Le ras-le-bol algérien

    La chute des prix du pétrole peut priver l'Algérie de plus de la moitié de ses ressources financières, et ce serait inéluctablement, sans véritable reprise en main des choses, la principale cause d'instabilité dans les années à venir. Bien entendu, la crise ne vient pas seulement de là, mais d'une accumulation de facteurs explosifs. Trop, c'est trop ! Corruption, mauvais fonctionnement d'une économie trop centralisée, trop rigide, tout entière entre les mains d'une nomenklatura dépassée par le temps, pseudo-réformettes imprudentes, mal coordonnées, mal appliquées et incomplètes, lesquelles n'ont fait qu'exacerber les colères de la rue sans qu'elles ne puissent relancer la machine de l'économie. La dynamique du "décollage" est brisée et tous les défauts du système, longtemps camouflés, apparaissent au grand jour, de plus en plus insupportables : manque chronique d'infrastructures vitales (transport, logements, communications), paralysie partielle de secteurs d'activité névralgiques (agriculture et tourisme par exemple) à cause de la bureaucratie et le manque de flux d'argent (s'ajoutent ici les effets de la crise sanitaire du Covid-19), absence totale de système bancaire efficace et d'un tissu d'entreprises moyennes de sous-traitance dans le millénaire de high-tech et des nouvelles technologies du management organisationnel. Ce qui accroît l'inefficacité des grands groupes nationaux créés, il y a des décennies, pour jeter et fructifier les bases d'une industrie lourde (pétrochimie, sidérurgie, ciments, etc). En somme, notre système économique serait voué à la faillite, n'était l'économie informelle souterraine, qui seule, fait tourner la machine : travail clandestin, marché noir, marché parallèle des devises alimenté par la diaspora, fraude fiscale, etc. Toutefois, toutes ces activités parasitaires, mais malheureusement vitales pour une économie "rentière" en plein naufrage, entretiennent une classe de privilégiés et de profiteurs du régime, à mesure que l'austérité s'aggrave. 

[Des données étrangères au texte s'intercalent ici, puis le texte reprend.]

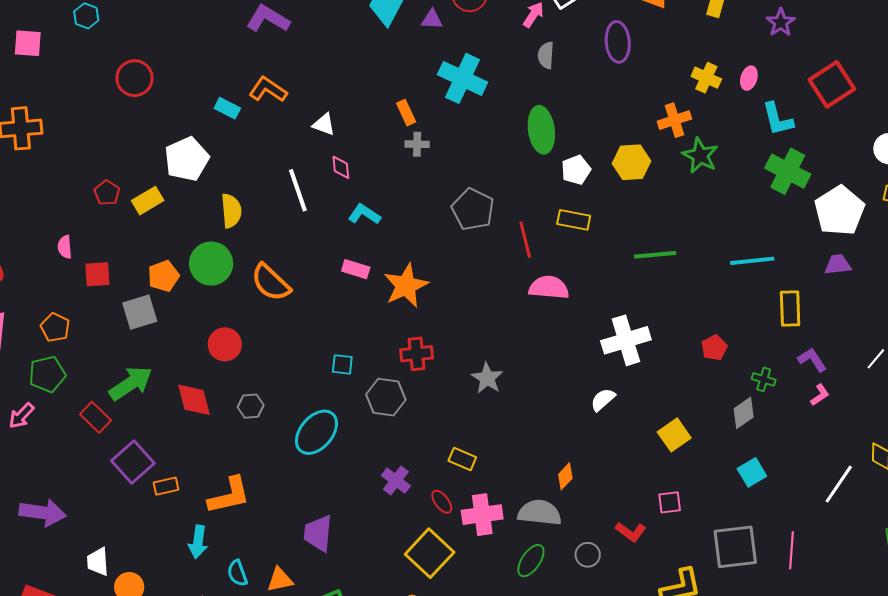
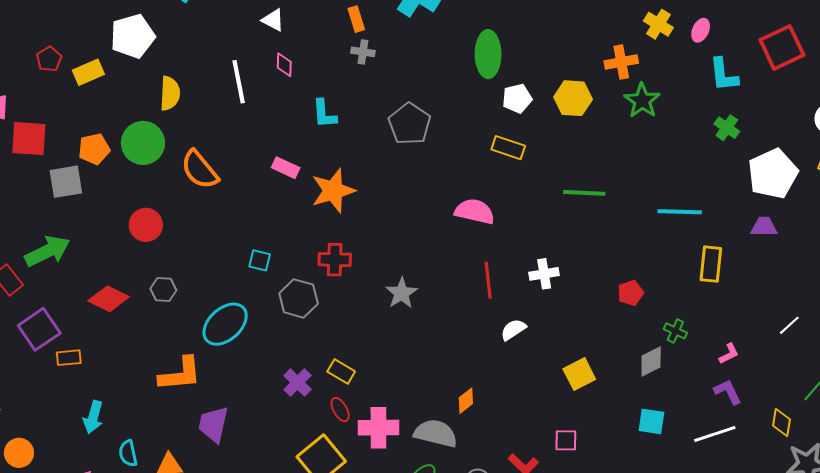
green cross: (788, 171) -> (727, 128), size x0.6
cyan L-shape: (364, 214) -> (324, 114), moved, turned -136
red line: (525, 240) -> (488, 280), moved
red square: (97, 274) -> (29, 139), size x1.4
white cross: (626, 340) -> (544, 274), size x0.6
purple L-shape: (812, 360) -> (728, 392), moved
red diamond: (194, 400) -> (109, 299), moved, turned -57
yellow rectangle: (462, 459) -> (341, 371), moved
cyan square: (752, 472) -> (651, 421), turned 32
white line: (839, 484) -> (715, 434), moved, turned 30
orange L-shape: (229, 496) -> (180, 374), moved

  En quelque sorte, les noyaux du système prévaricateur et prébendier se reproduisent si vite et se régénèrent dans ce fœtus-nid de la rente corruptrice, dont dépend hélas la survie du petit-peuple aujourd'hui. Autrement dit, pour rapprocher un peu l'image : le fonctionnaire de PTT dans un centre à Bab El Oued a besoin du cambiste du Square Port-Saïd pour arrondir ses fins de mois, et vice-versa : le formel et informel sont si intimement liés dans la structure de l'économie rentière algérienne, que l'importe quel officiel, fût-il honnête, rigoureux et armé de la plus belle ambition de réforme, serait malheureusement dans l'incapacité de privatiser la moindre petite briqueterie publique ! Voilà la réalité et elle est dure à avaler ! Or, "no taxation, no citizenship" (pas d'impôt, pas de citoyenneté), disent les Anglais. L'impôt, c'est la base de la machine. C'est d'abord une culture, avant qu'elle ne soit une pratique sociale et économique. 

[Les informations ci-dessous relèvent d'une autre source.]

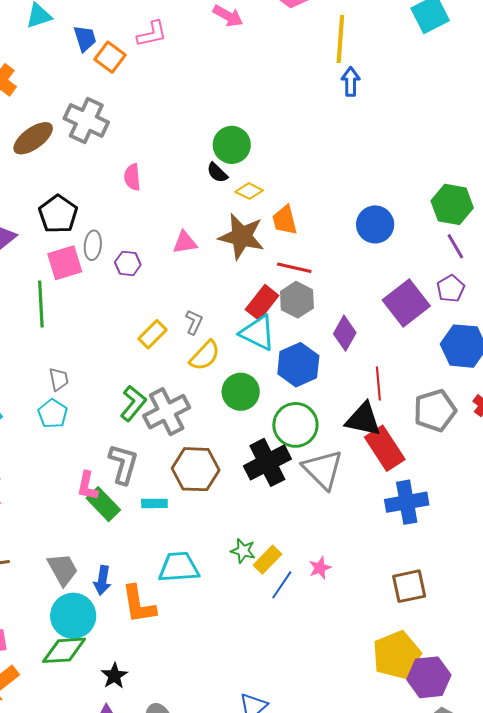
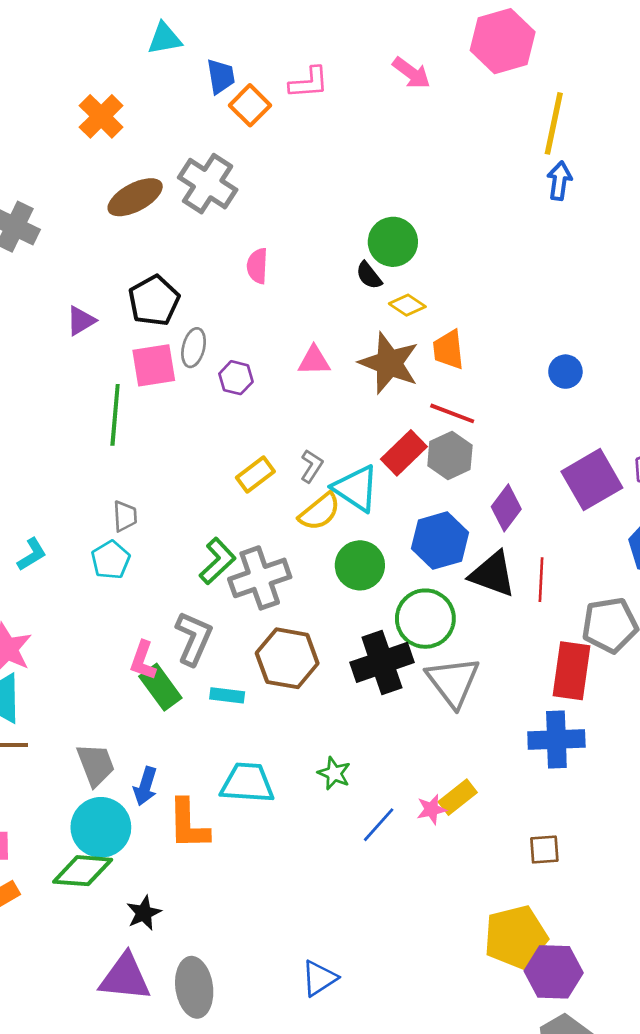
blue circle: (375, 224) -> (565, 372), size x0.7
cyan triangle: (258, 333) -> (356, 488), moved
black triangle: (363, 419) -> (493, 574), moved
red rectangle: (385, 448) -> (572, 671), moved, turned 33
yellow rectangle: (267, 560) -> (458, 797), moved
brown square: (409, 586) -> (544, 849), size x0.7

  Tout s'est mêlé chez nous, depuis des décennies, pour nourrir, avec la crise pétrolière, le ras-le-bol de la population. Un ras-le-bol qui devrait faire réfléchir le monde bancaire sur les risques sociaux et politiques d'une austérité prolongée, remède souvent imposé, en pareil cas, comme panacée universelle par les organismes monétaires internationaux tels que le FMI. Conséquences immédiates : l'Algérie est devenue à la fois un pays de corruption systématique et d'émeutes sporadiques, où les pénuries en ritournelle, les pannes économiques, les envolées des importations sauvages, du marché noir et des prix, réduisent en peau de chagrin tout espoir de redémarrage de la machine grippée de l'économie réelle, celle de la production. Enfin, force est de constater que dans cette Algérie-là, du reste habituée depuis des lustres à vivre au rythme de "L'Etat-Providence", lequel décide des investissements, comme des prix, des salaires ou de la production, l'austérité budgétaire (la seule voie préconisée jusqu'ici par le staff du président Tebboune), aura des effets immédiats et catastrophiques : elle stoppera brutalement la croissance et l'on se verrait probablement, qu'à Dieu ne plaise, dans des pics inflationnistes jamais vécus jusque-là par l'Algérie indépendante. 

Kamal GUERROUA.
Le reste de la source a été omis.